§ MATERIALS PROVIDED:
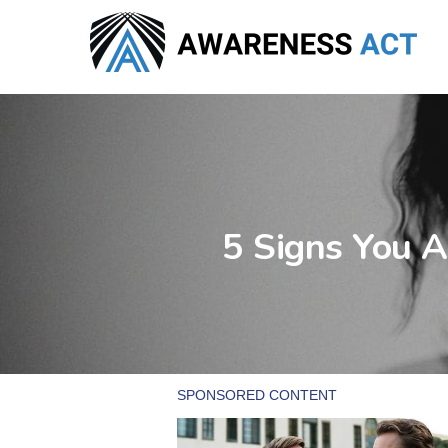
Skip
to
main
content
5 Signs You A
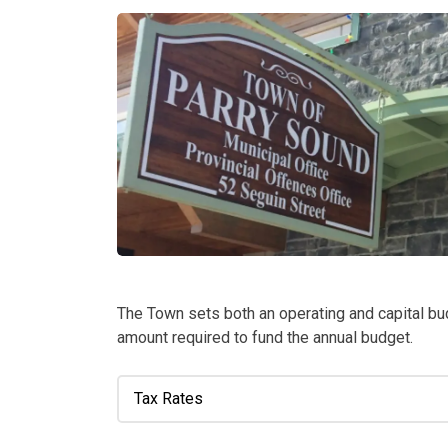
The Town sets both an operating and capital bu
amount required to fund the annual budget.
Tax Rates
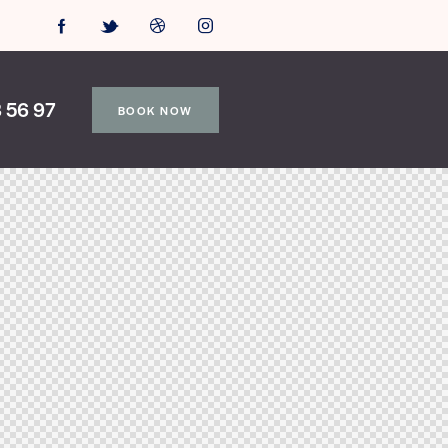
 56 97
BOOK NOW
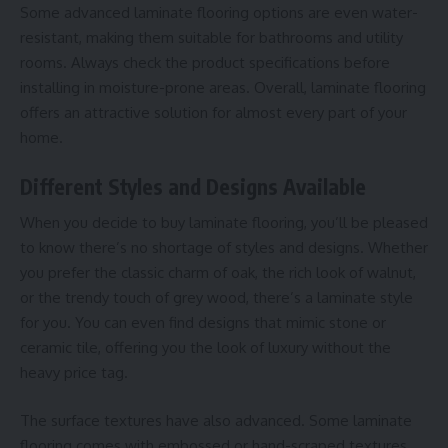
Some advanced laminate flooring options are even water-
resistant, making them suitable for bathrooms and utility
rooms. Always check the product specifications before
installing in moisture-prone areas. Overall, laminate flooring
offers an attractive solution for almost every part of your
home.
Different Styles and Designs Available
When you decide to buy laminate flooring, you’ll be pleased
to know there’s no shortage of styles and designs. Whether
you prefer the classic charm of oak, the rich look of walnut,
or the trendy touch of grey wood, there’s a laminate style
for you. You can even find designs that mimic stone or
ceramic tile, offering you the look of luxury without the
heavy price tag.
The surface textures have also advanced. Some laminate
flooring comes with embossed or hand-scraped textures,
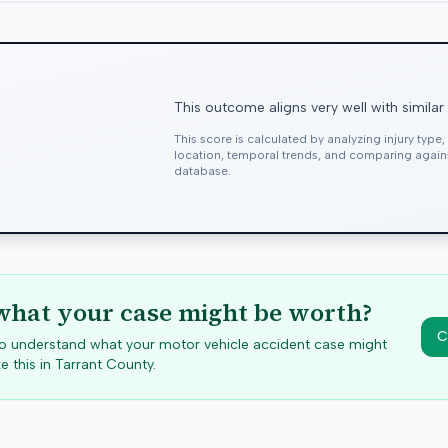
This outcome aligns very well with similar
This score is calculated by analyzing injury type
location, temporal trends, and comparing agai
database.
hat your case might be worth?
C
 to understand what your motor vehicle accident case might
e this in
Tarrant
County.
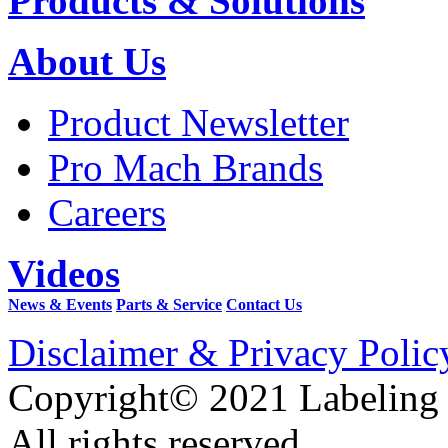
Products & Solutions
About Us
Product Newsletter
Pro Mach Brands
Careers
Videos
News & Events
Parts & Service
Contact Us
Disclaimer & Privacy Polic
Copyright© 2021 Labeling
All rights reserved.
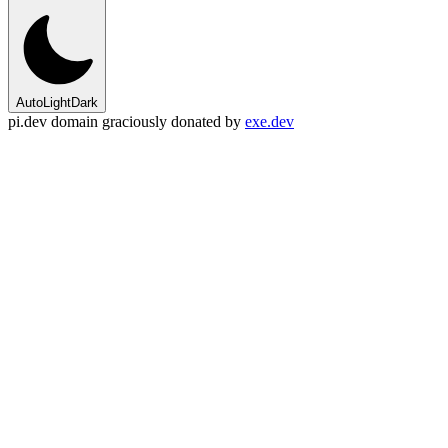
Auto
Light
Dark
pi.dev domain graciously donated by
exe.dev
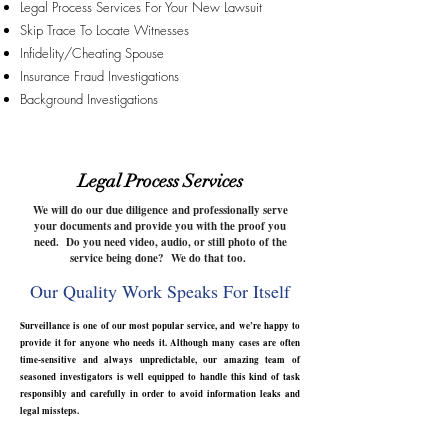
Legal Process Services For Your New Lawsuit
Skip Trace To Locate Witnesses
Infidelity/Cheating Spouse
Insurance Fraud Investigations
Background Investigations
Legal Process Services
We will do our due
diligence
and professionally serve
your documents and provide you with the proof you
need. Do you need video, audio, or still photo of the
service being done? We do that too.
Our Quality Work Speaks For Itself
Surveillance is one of our most popular service, and we’re happy to
provide it for anyone who needs it. Although many cases are often
time-sensitive and always unpredictable, our amazing team of
seasoned investigators is well equipped to handle this kind of task
responsibly and carefully in order to avoid information leaks and
legal missteps.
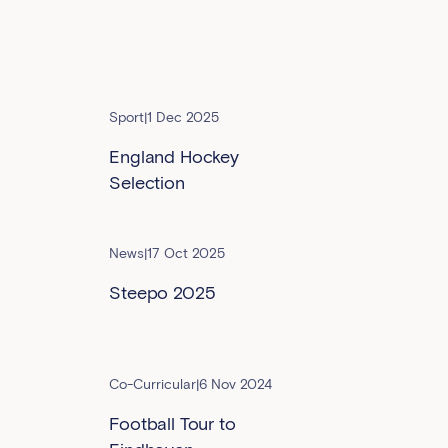
Sport
|
1 Dec 2025
England Hockey
Selection
News
|
17 Oct 2025
Steepo 2025
Co-Curricular
|
6 Nov 2024
Football Tour to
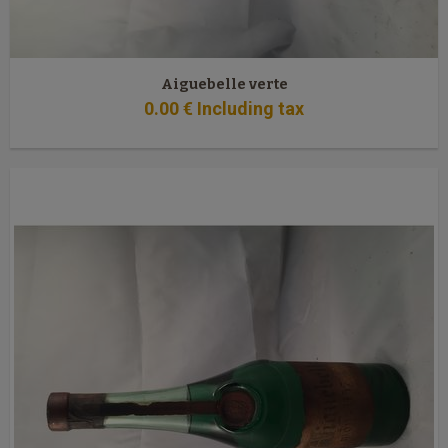
Aiguebelle verte
0
.00
€
Including tax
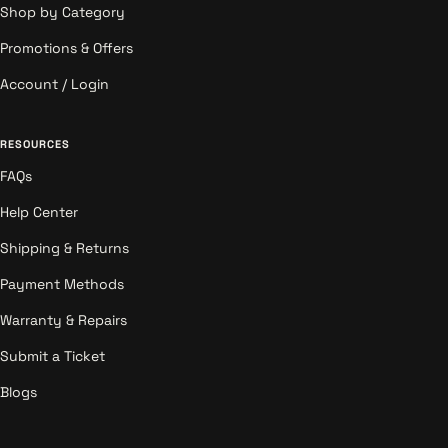
Shop by Category
Promotions & Offers
Account / Login
RESOURCES
FAQs
Help Center
Shipping & Returns
Payment Methods
Warranty & Repairs
Submit a Ticket
Blogs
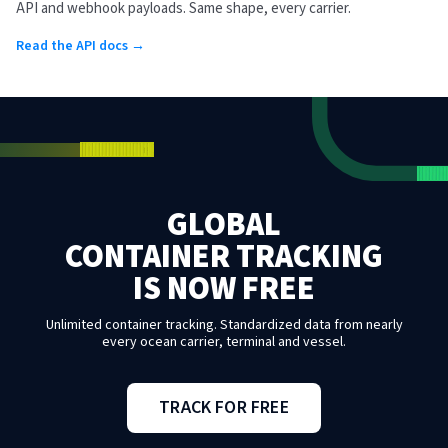
API and webhook payloads. Same shape, every carrier.
Read the API docs →
GLOBAL
CONTAINER TRACKING
IS NOW FREE
Unlimited container tracking. Standardized data from nearly
every ocean carrier, terminal and vessel.
TRACK FOR FREE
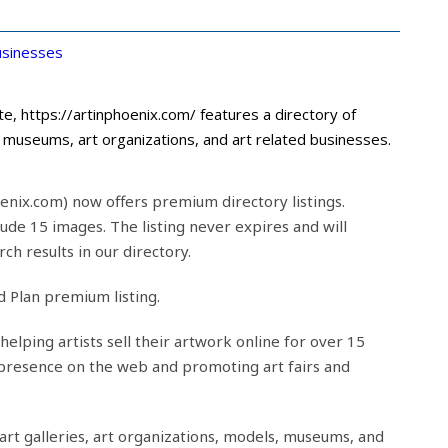
sinesses
e, https://artinphoenix.com/ features a directory of
s, museums, art organizations, and art related businesses.
enix.com) now offers premium directory listings.
lude 15 images. The listing never expires and will
ch results in our directory.
d Plan premium listing.
helping artists sell their artwork online for over 15
 presence on the web and promoting art fairs and
 art galleries, art organizations, models, museums, and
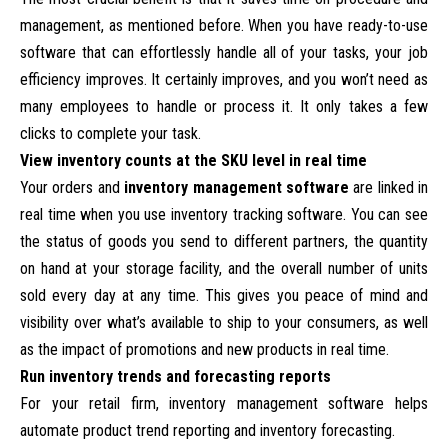
management, as mentioned before. When you have ready-to-use
software that can effortlessly handle all of your tasks, your job
efficiency improves. It certainly improves, and you won’t need as
many employees to handle or process it. It only takes a few
clicks to complete your task.
View inventory counts at the SKU level in real time
Your orders and
inventory management software
are linked in
real time when you use inventory tracking software. You can see
the status of goods you send to different partners, the quantity
on hand at your storage facility, and the overall number of units
sold every day at any time. This gives you peace of mind and
visibility over what’s available to ship to your consumers, as well
as the impact of promotions and new products in real time.
Run inventory trends and forecasting reports
For your retail firm, inventory management software helps
automate product trend reporting and inventory forecasting.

§ DIRECTIONS: Output each record verbatim, but skip anything that is a picture.

§ TASK RESPONSE:
Skip
to
main
content
5 Signs You A
The Town sets both an operating and capital bu
amount required to fund the annual budget.
Tax Rates
 56 97
BOOK NOW
Some advanced laminate flooring options are even water-
resistant, making them suitable for bathrooms and utility
rooms. Always check the product specifications before
installing in moisture-prone areas. Overall, laminate flooring
offers an attractive solution for almost every part of your
home.
Different Styles and Designs Available
When you decide to buy laminate flooring, you’ll be pleased
to know there’s no shortage of styles and designs. Whether
you prefer the classic charm of oak, the rich look of walnut,
or the trendy touch of grey wood, there’s a laminate style
for you. You can even find designs that mimic stone or
ceramic tile, offering you the look of luxury without the
heavy price tag.
The surface textures have also advanced. Some laminate
flooring comes with embossed or hand-scraped textures,
This outcome aligns very well with similar
This score is calculated by analyzing injury type
location, temporal trends, and comparing agai
database.
hat your case might be worth?
C
 to understand what your motor vehicle accident case might
e this in
Tarrant
County.
Products & Solutions
About Us
Product Newsletter
Pro Mach Brands
Careers
Videos
News & Events
Parts & Service
Contact Us
Disclaimer & Privacy Polic
Copyright© 2021 Labeling
All rights reserved.
Auto
Light
Dark
pi.dev domain graciously donated by
exe.dev
Legal Process Services For Your New Lawsuit
Skip Trace To Locate Witnesses
Infidelity/Cheating Spouse
Insurance Fraud Investigations
Background Investigations
Legal Process Services
We will do our due
diligence
and professionally serve
your documents and provide you with the proof you
need. Do you need video, audio, or still photo of the
service being done? We do that too.
Our Quality Work Speaks For Itself
Surveillance is one of our most popular service, and we’re happy to
provide it for anyone who needs it. Although many cases are often
time-sensitive and always unpredictable, our amazing team of
seasoned investigators is well equipped to handle this kind of task
responsibly and carefully in order to avoid information leaks and
legal missteps.
Sport
|
1 Dec 2025
England Hockey
Selection
News
|
17 Oct 2025
Steepo 2025
Co-Curricular
|
6 Nov 2024
Football Tour to
Aiguebelle verte
0
.00
€
Including tax
Shop by Category
Promotions & Offers
Account / Login
RESOURCES
FAQs
Help Center
Shipping & Returns
Payment Methods
Warranty & Repairs
Submit a Ticket
Blogs
API and webhook payloads. Same shape, every carrier.
Read the API docs →
GLOBAL
CONTAINER TRACKING
IS NOW FREE
Unlimited container tracking. Standardized data from nearly
every ocean carrier, terminal and vessel.
TRACK FOR FREE
sinesses
e, https://artinphoenix.com/ features a directory of
s, museums, art organizations, and art related businesses.
enix.com) now offers premium directory listings.
lude 15 images. The listing never expires and will
ch results in our directory.
d Plan premium listing.
helping artists sell their artwork online for over 15
 presence on the web and promoting art fairs and
 art galleries, art organizations, models, museums, and
management, as mentioned before. When you have ready-to-use
software that can effortlessly handle all of your tasks, your job
efficiency improves. It certainly improves, and you won’t need as
many employees to handle or process it. It only takes a few
clicks to complete your task.
View inventory counts at the SKU level in real time
Your orders and
inventory management software
are linked in
real time when you use inventory tracking software. You can see
the status of goods you send to different partners, the quantity
on hand at your storage facility, and the overall number of units
sold every day at any time. This gives you peace of mind and
visibility over what’s available to ship to your consumers, as well
as the impact of promotions and new products in real time.
Run inventory trends and forecasting reports
For your retail firm, inventory management software helps
automate product trend reporting and inventory forecasting.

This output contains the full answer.